Leave out the pictures and copy everything else in the entries exactly.

Segment Open

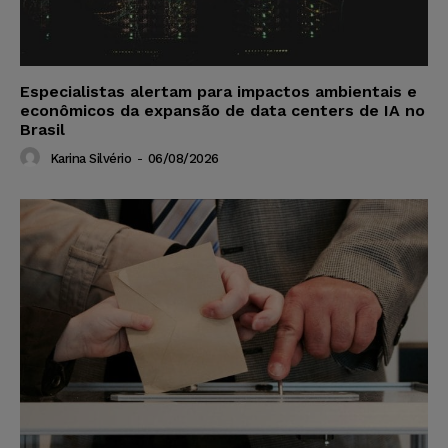
Especialistas alertam para impactos ambientais e
econômicos da expansão de data centers de IA no
Brasil
Karina Silvério
-
06/08/2026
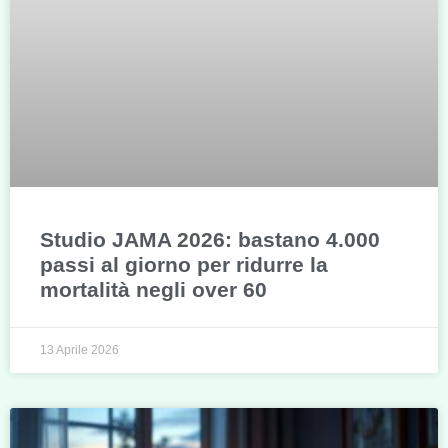
Studio JAMA 2026: bastano 4.000
passi al giorno per ridurre la
mortalità negli over 60
13 Aprile 2026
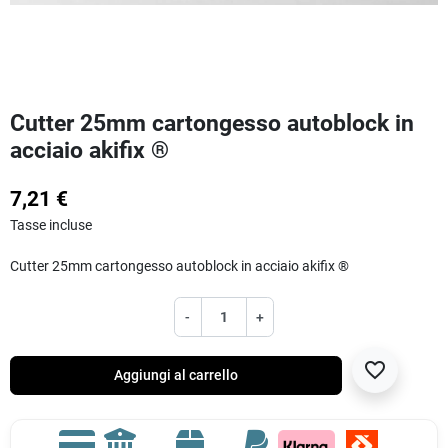
Cutter 25mm cartongesso autoblock in
acciaio akifix ®
7,21 €
Tasse incluse
Cutter 25mm cartongesso autoblock in acciaio akifix ®
-
+
favorite_border
Aggiungi al carrello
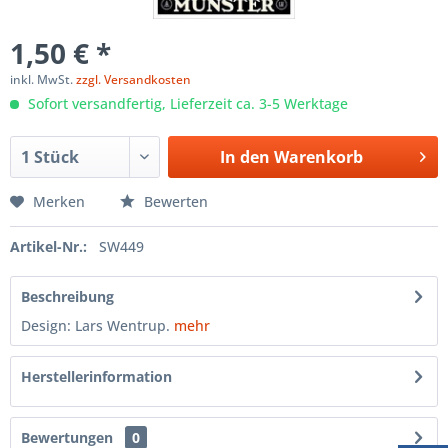
1,50 € *
inkl. MwSt.
zzgl. Versandkosten
Sofort versandfertig, Lieferzeit ca. 3-5 Werktage
In den
Warenkorb
Merken
Bewerten
Artikel-Nr.:
SW449
Beschreibung
Design: Lars Wentrup.
mehr
Herstellerinformation
Bewertungen
0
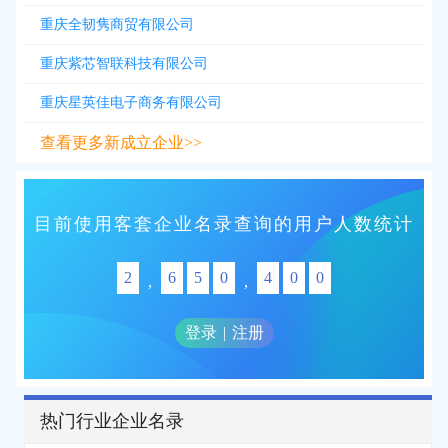
重庆全韧隽商贸有限公司
重庆紫芯智联科技有限公司
重庆星英佳电子商务有限公司
查看更多新成立企业>>
目前使用客套企业名录查询的用户人数统计
2
6
5
0
4
0
0
,
,
登录
|
注册
热门行业企业名录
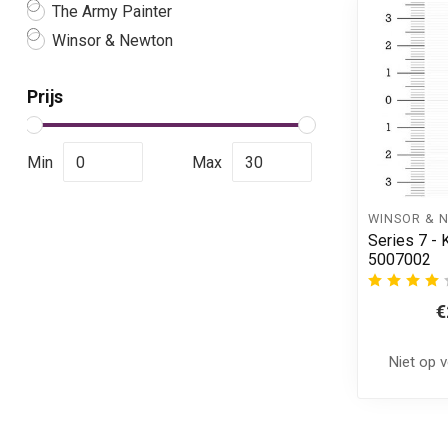
The Army Painter
Winsor & Newton
Prijs
Min
Max
WINSOR & 
Series 7 - 
5007002
€
Niet op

Segment Closed

| RESULT OF THIS EXERCISE |
Especialistas alertam para impactos ambientais e
econômicos da expansão de data centers de IA no
Brasil
Karina Silvério
-
06/08/2026
Studio JAMA 2026: bastano 4.000
passi al giorno per ridurre la
mortalità negli over 60
13 Aprile 2026
Cutter 25mm cartongesso autoblock in
acciaio akifix ®
7,21 €
Tasse incluse
Cutter 25mm cartongesso autoblock in acciaio akifix ®
-
+
favorite_border
Aggiungi al carrello
1,50 € *
inkl. MwSt.
zzgl. Versandkosten
Sofort versandfertig, Lieferzeit ca. 3-5 Werktage
In den
Warenkorb
Merken
Bewerten
Artikel-Nr.:
SW449
Beschreibung
Design: Lars Wentrup.
mehr
Herstellerinformation
Bewertungen
0
重庆全韧隽商贸有限公司
重庆紫芯智联科技有限公司
重庆星英佳电子商务有限公司
查看更多新成立企业>>
目前使用客套企业名录查询的用户人数统计
2
6
5
0
4
0
0
,
,
登录
|
注册
热门行业企业名录
The Army Painter
Winsor & Newton
Prijs
Min
Max
WINSOR & 
Series 7 - 
5007002
€
Niet op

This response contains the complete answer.